[Given information]

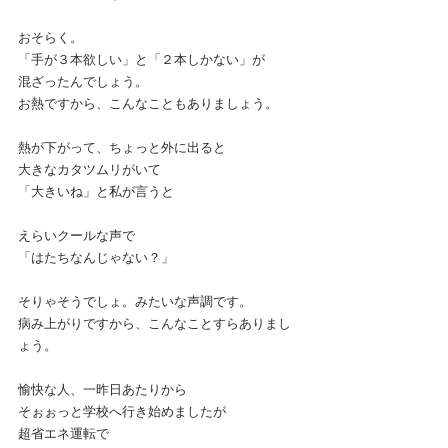
おそらく。
「手が３本欲しい」と「２本しかない」が
混ざったんでしょう。
お熱ですから、こんなこともありましょう。
熱が下がって、ちょっと外に出ると
大きなカタツムリがいて
「大きいね」と私が言うと
えらいクールな声で
「はたちなんじゃない？」
そりゃそうでしょ。みたいな声調です。
病み上がりですから、こんなことすらありまし
ょう。
愉快な人、一昨日あたりから
そぉぉっと学校へ行き始めましたが
超省エネ運転で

[/Given information]

• **Goal of the exercise**: Print all entries exactly, without images.

• **Your solution**:
おそらく。
「手が３本欲しい」と「２本しかない」が
混ざったんでしょう。
お熱ですから、こんなこともありましょう。
熱が下がって、ちょっと外に出ると
大きなカタツムリがいて
「大きいね」と私が言うと
えらいクールな声で
「はたちなんじゃない？」
そりゃそうでしょ。みたいな声調です。
病み上がりですから、こんなことすらありまし
ょう。
愉快な人、一昨日あたりから
そぉぉっと学校へ行き始めましたが
超省エネ運転で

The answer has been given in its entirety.